Boxer reminisced that during her childhood it was unheard of for people to work two jobs to make ends meet. Yet many Americans today face those circumstances. She added that the decline in America's middle class is a threat to our economy because our economy is consumer driven. If consumers lose purchasing power, our economy suffers. Amy Traub, senior policy analyst at Demos, a think tank in New York, agrees. "We have a lack of demand," which is causing the slow recovery, she said in a phone interview. [...]

Traub thinks that the solution isn't a minimum wage increase at the expense of an increase in the earned income tax credit. "I think both could be strengthened, and we could be more effective in keeping people out of poverty," she said. She added that an earned income tax credit is a government subsidy that allows low-wage earners to survive. But implementing an increase in the earned income tax credit without an increase in minimum wage would let companies off the hook. "What we're saying is that the largest and most profitable companies shouldn't have to pay their employees enough to eat and put a roof over their heads," she said, "and instead, taxpayers should have to pay." That doesn't sit well with her.

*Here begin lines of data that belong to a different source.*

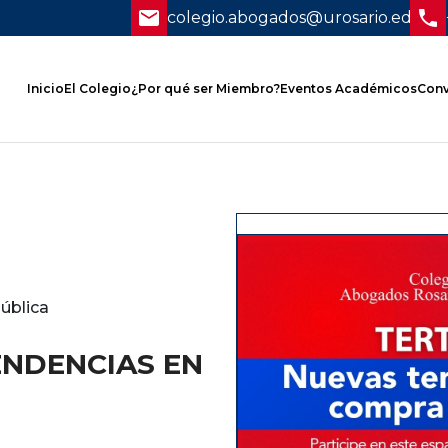
colegio.abogados@urosario.edu.co
Inicio
El Colegio
¿Por qué ser Miembro?
Eventos Académicos
Conv
ública
ENDENCIAS EN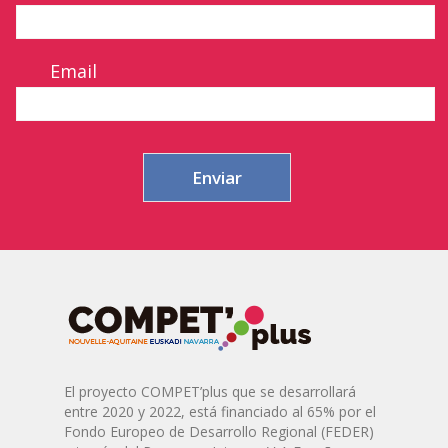
Email
El proyecto COMPET’plus que se desarrollará
entre 2020 y 2022, está financiado al 65% por el
Fondo Europeo de Desarrollo Regional (FEDER)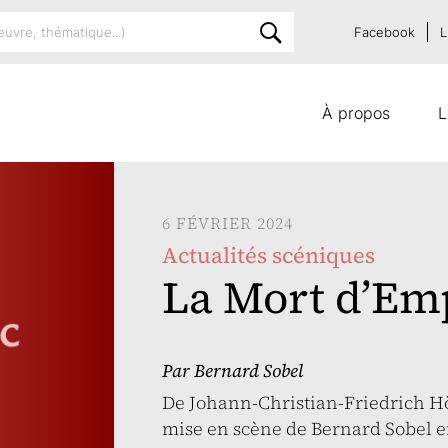
Facebook
L
À propos
L
6 FÉVRIER 2024
Actualités scéniques
La Mort d’Em
Par Bernard Sobel
De Johann-Christian-Friedrich Hö
mise en scène de Bernard Sobel e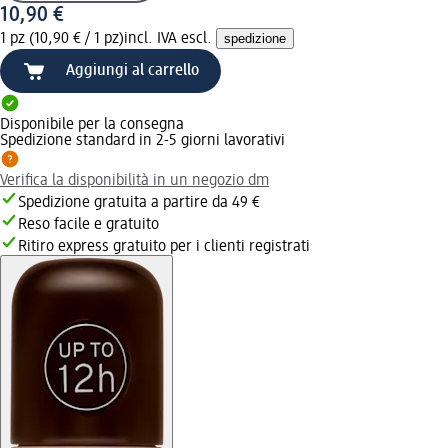
10,90 €
1 pz (10,90 € / 1 pz)
incl. IVA escl.
spedizione
Aggiungi al carrello
Disponibile per la consegna
Spedizione standard in 2-5 giorni lavorativi
Verifica la disponibilità in un negozio dm
Spedizione gratuita a partire da 49 €
Reso facile e gratuito
Ritiro express gratuito per i clienti registrati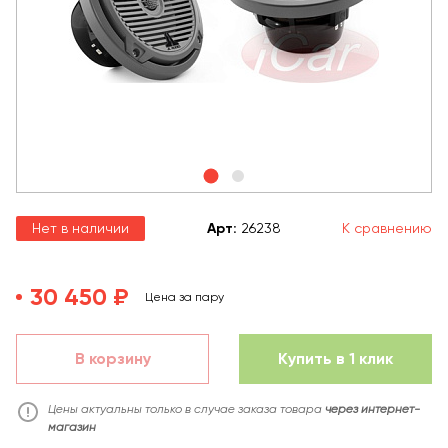
Нет в наличии
Арт
:
26238
К сравнению
30 450 ₽
Цена за пару
В корзину
Купить в 1 клик
Цены актуальны только в случае заказа товара
через интернет-
магазин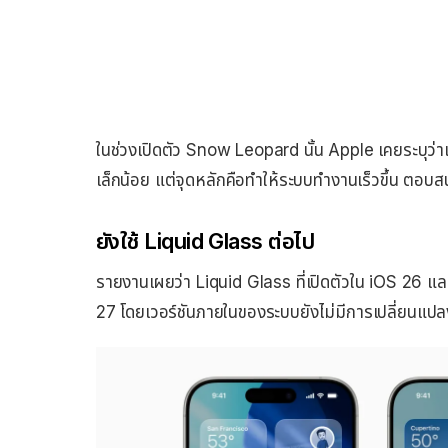
ในช่วงเปิดตัว Snow Leopard นั้น Apple เคยระบุว่าเป
เล็กน้อย แต่จุดหลักคือทำให้ระบบทำงานเร็วขึ้น ตอบส
ยังใช้ Liquid Glass ต่อไป
รายงานเผยว่า Liquid Glass ที่เปิดตัวใน iOS 26
27 โดยเวอร์ชันภายในของระบบยังไม่มีการเปลี่ยนแปลง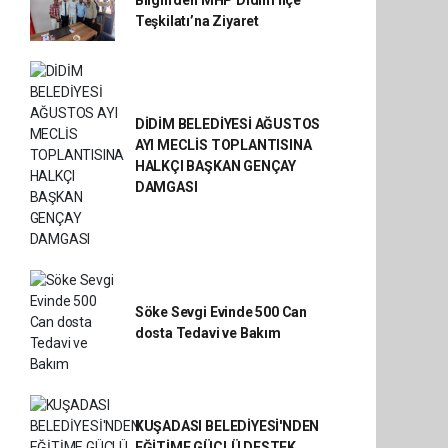
Bilgin’den MHP Didim İlçe
Teşkilatı’na Ziyaret
DİDİM BELEDİYESİ AĞUSTOS
AYI MECLİS TOPLANTISINA
HALKÇI BAŞKAN GENÇAY
DAMGASI
Söke Sevgi Evinde 500 Can
dosta Tedavi ve Bakım
KUŞADASI BELEDİYESİ'NDEN
EĞİTİME GÜÇLÜ DESTEK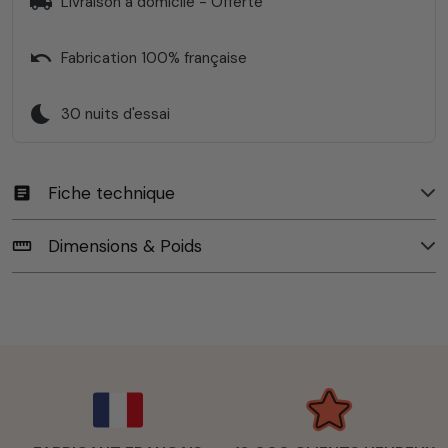
local_shipping
Livraison à domicile - Offerte
undo
Fabrication 100% française
bedtime
30 nuits d'essai
Fiche technique
article
Dimensions & Poids
straighten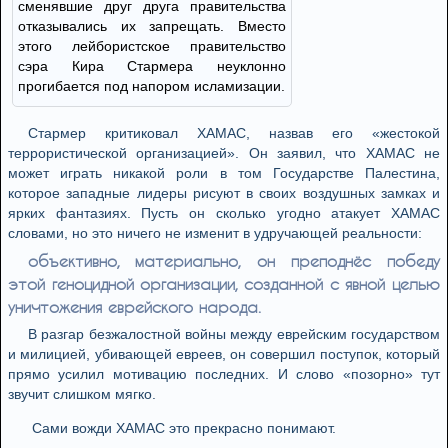
сменявшие друг друга правительства
отказывались их запрещать. Вместо
этого лейбористское правительство
сэра Кира Стармера неуклонно
прогибается под напором исламизации.
Стармер критиковал ХАМАС, назвав его «жестокой
террористической организацией». Он заявил, что ХАМАС не
может играть никакой роли в том Государстве Палестина,
которое западные лидеры рисуют в своих воздушных замках и
ярких фантазиях. Пусть он сколько угодно атакует ХАМАС
словами, но это ничего не изменит в удручающей реальности:
объективно, материально, он преподнёс победу
этой геноцидной организации, созданной с явной целью
уничтожения еврейского народа.
В разгар безжалостной войны между еврейским государством
и милицией, убивающей евреев, он совершил поступок, который
прямо усилил мотивацию последних. И слово «позорно» тут
звучит слишком мягко.
Сами вожди ХАМАС это прекрасно понимают.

She added that the earned income tax credit needs to exist but should be complemented by a higher wage.

The Congressional Budget Office released a report on the consequences of increasing the minimum wage to $10.10. It estimates that though about 16.5 million low-wage workers will see their incomes rise, the raise will also cost 500,000 jobs. It also added that 900,000 people would no longer be living in poverty with the wage hike. Traub sees the loss of 500,000 jobs as a weakness in the CBO's report, noting that the CBO arrived at that number by taking data from other studies, instead of conducting one of its own. She added that studies that have examined neighboring states -- one that raised its minimum wage and its neighbor that didn't -- have not found job losses. "In those studies, overwhelmingly they don't find job losses, so I think that's sort of a red herring," she said.